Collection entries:
===============

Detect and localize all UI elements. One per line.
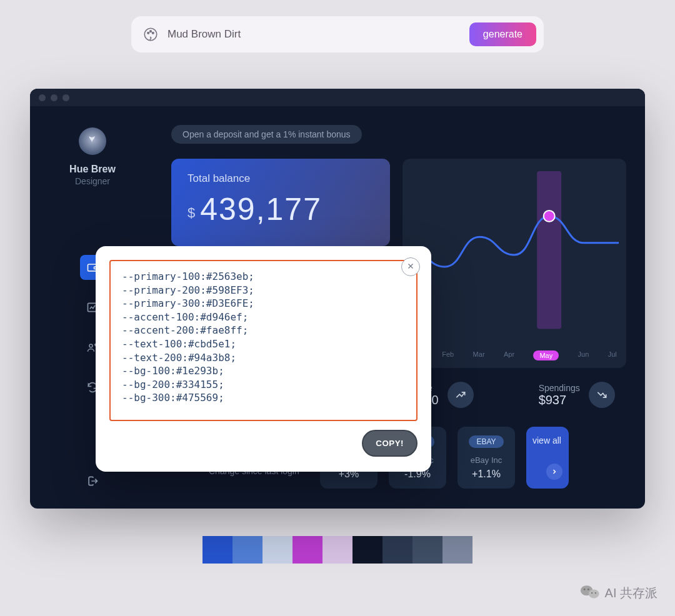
swatch[interactable] [262,536,292,564]
chevron-right-icon [546,464,562,480]
balance-chart: JunFebMarAprMayJunJul [402,159,626,368]
swatch[interactable] [202,536,232,564]
swatch[interactable] [352,536,382,564]
view-all-card[interactable]: view all [526,427,569,489]
spendings-label: Spendings [539,383,580,393]
view-all-label: view all [532,435,562,445]
chart-month-label: Apr [504,350,514,360]
logout-button[interactable] [86,475,99,490]
svg-point-3 [152,32,154,34]
close-button[interactable] [401,257,420,276]
svg-point-1 [148,32,149,34]
svg-point-13 [583,589,585,590]
swatch[interactable] [322,536,352,564]
swatch[interactable] [292,536,322,564]
wechat-icon [580,583,600,604]
user-role: Designer [75,176,110,186]
chart-month-label: Jun [578,350,589,360]
svg-point-14 [587,589,589,590]
window-dot [62,94,69,101]
palette-icon [142,26,159,42]
chart-x-axis: JunFebMarAprMayJunJul [402,350,626,360]
palette-swatches [0,536,675,564]
svg-point-15 [591,592,592,594]
chart-month-label: Mar [473,350,485,360]
close-icon [406,262,415,272]
swatch[interactable] [232,536,262,564]
svg-point-2 [150,31,152,32]
prompt-text[interactable]: Mud Brown Dirt [168,28,241,41]
css-export-modal: --primary-100:#2563eb; --primary-200:#59… [96,246,431,472]
balance-currency: $ [188,205,195,221]
svg-point-16 [594,592,596,594]
window-dot [39,94,46,101]
stock-ticker: EBAY [469,435,503,448]
stock-card[interactable]: EBAYeBay Inc+1.1% [458,427,515,489]
balance-label: Total balance [188,172,374,185]
chart-month-label: May [533,350,559,360]
swatch[interactable] [382,536,412,564]
trend-up-icon [448,382,474,408]
balance-card: Total balance $ 439,177 [171,159,390,246]
avatar[interactable] [79,127,106,155]
stock-name: eBay Inc [464,455,509,465]
svg-point-12 [588,589,599,598]
svg-point-7 [89,344,92,347]
spendings-value: $937 [539,393,580,407]
svg-rect-9 [537,171,561,329]
prompt-bar: Mud Brown Dirt generate [131,16,544,52]
swatch[interactable] [412,536,442,564]
chart-month-label: Jul [608,350,617,360]
svg-point-10 [544,211,555,222]
stat-spendings: Spendings $937 [539,382,615,408]
generate-button[interactable]: generate [469,22,536,46]
line-chart-svg [402,159,626,357]
trend-down-icon [589,382,615,408]
balance-amount: 439,177 [200,191,322,227]
watermark: AI 共存派 [580,583,658,604]
stock-change: +1.1% [464,469,509,480]
promo-banner[interactable]: Open a deposit and get a 1% instant bonu… [171,125,362,144]
watermark-text: AI 共存派 [605,585,658,602]
window-dot [51,94,58,101]
swatch[interactable] [442,536,472,564]
copy-button[interactable]: COPY! [362,430,418,457]
window-titlebar [30,89,645,106]
chart-month-label: Feb [442,350,454,360]
css-code-box[interactable]: --primary-100:#2563eb; --primary-200:#59… [109,260,418,421]
user-name: Hue Brew [69,164,116,175]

===============

The job here is to find each line above with the word "watermark" and copy it.

ANSWER FOR THIS EXERCISE:
watermark: AI 共存派 [580,583,658,604]
watermark-text: AI 共存派 [605,585,658,602]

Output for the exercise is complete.